The idea of ​​seeking evangelism in the Victorian and modern times was popular not only in the Victorian story and poetry but also in modern novels. In order to discuss the idea of ​​literary exploration, the definition of the term "task" must first be decided. The mission is to find a journey of adventure and hunting. In the Victorian era, task ideas were commonly used. Some of the more famous Victorian era people used missions in poetry and stories to think about Alfred, Sir Tennyson, Robert Browning, Charles Dickens.

The new Victorian movement began with the resurgence of Victorian social and literary elements. A new Victorian novel is a contemporary novel written in the 19th century, usually a rotation of the Victorian character. These novels often point out and reveal the foolishness of the Victorian era. Another quality of new Victorian writing is that it often tells an intimate story that is not the center of a Victorian novel for social structures such as women and servants. For example, these novels reveal the fact that women live sexually powerful lives during distrust.

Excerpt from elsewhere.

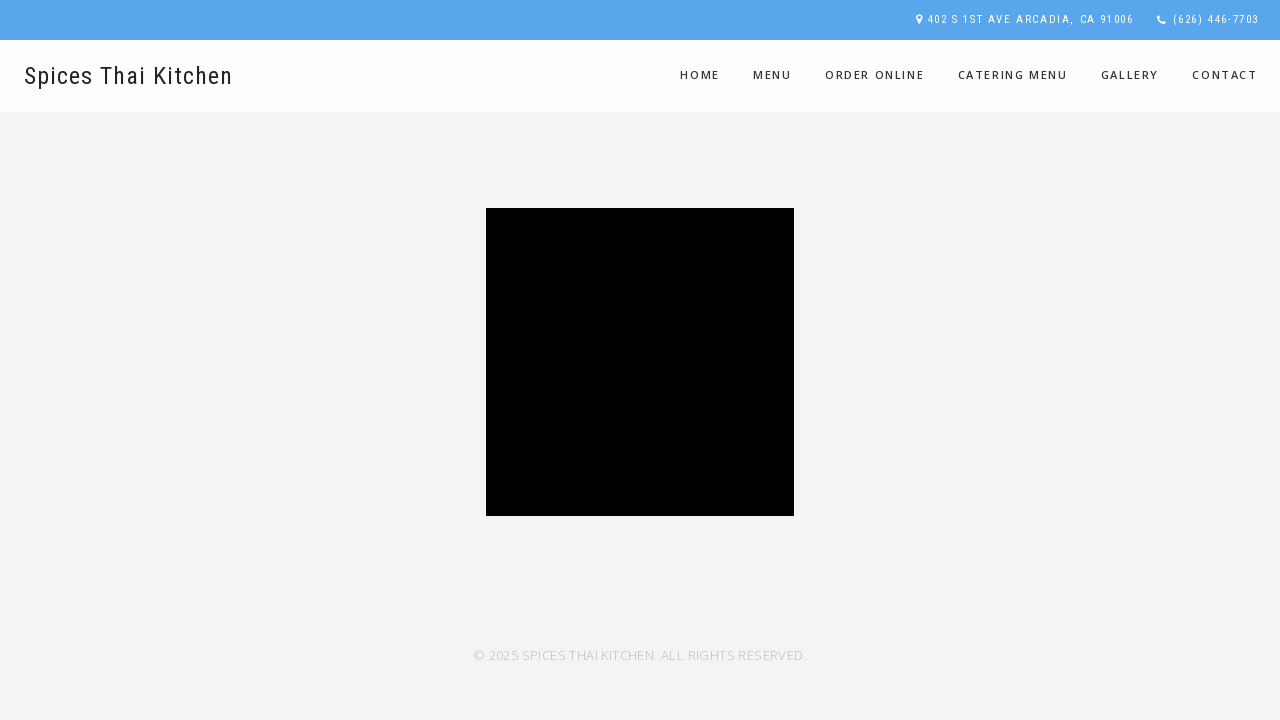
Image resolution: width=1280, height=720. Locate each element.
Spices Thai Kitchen (128, 76)
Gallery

This time it was a transition from a Victorian novel to a modern novel. Therefore, we can not completely distinguish between writers and their work. The novels written during this period can be divided into three groups. Novels are written in the old Victorian tradition, but other novels are not important in language, style, and form but in fact they analyze the psychology of people and their inner life and contradiction, And the third group pay more attention to that format. And the style, the psychology of character, the inner life, the conflict, and the relationship with the real world. (Themes and art are important.) The most important writers of these types of novels are James Joyce and Virginia Woolf. D. H. Lawrence is suitable for the second group. His early work, son and lover, more traditional thought to be "deep tradition and deep modernity"

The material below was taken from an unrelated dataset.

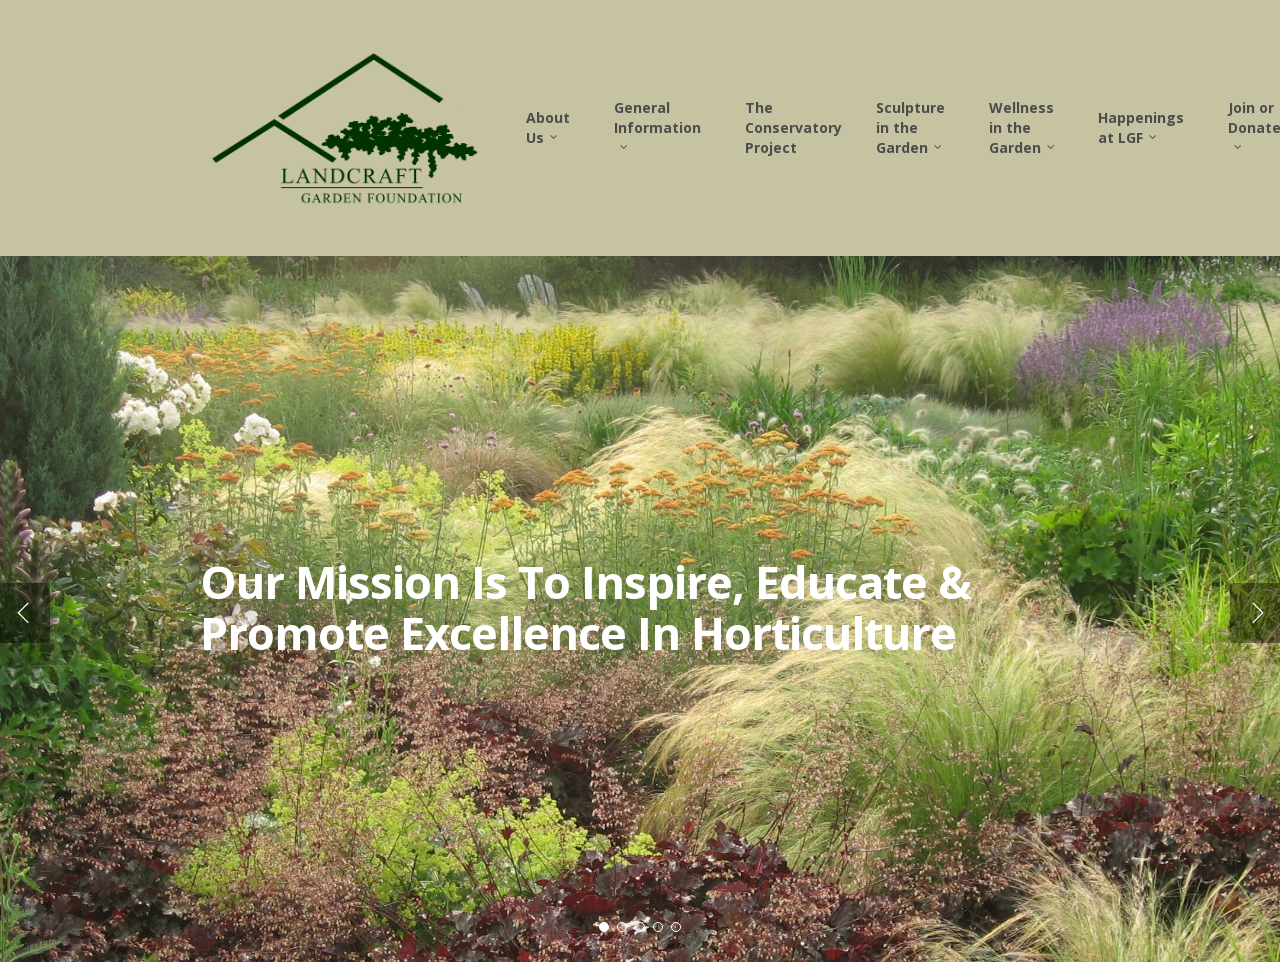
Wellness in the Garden (1023, 127)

Modernism in literature is characterized by sustained experimentalism. It rejects the framework of the traditional (Victorian and Edwardian) story. Instead, it supports the individuality and myth of conscious flow like Ulysses of such James Joyce. One of the most prominent features of modernism is concern for inner self and consciousness, not absorption of nature in a romantic worldview. Buddenbrooks is a German writer Mann's family legend describing the conflict of the world of merchants and artists. It covers the period from 1835 to 1877, including the Opp War and the establishment of the German Empire. Critics say the novel best reflects the atmosphere of German bourgeoisie of the 19th century. Mann himself said that his attitude to tradition "makes me the dominant position as a writer."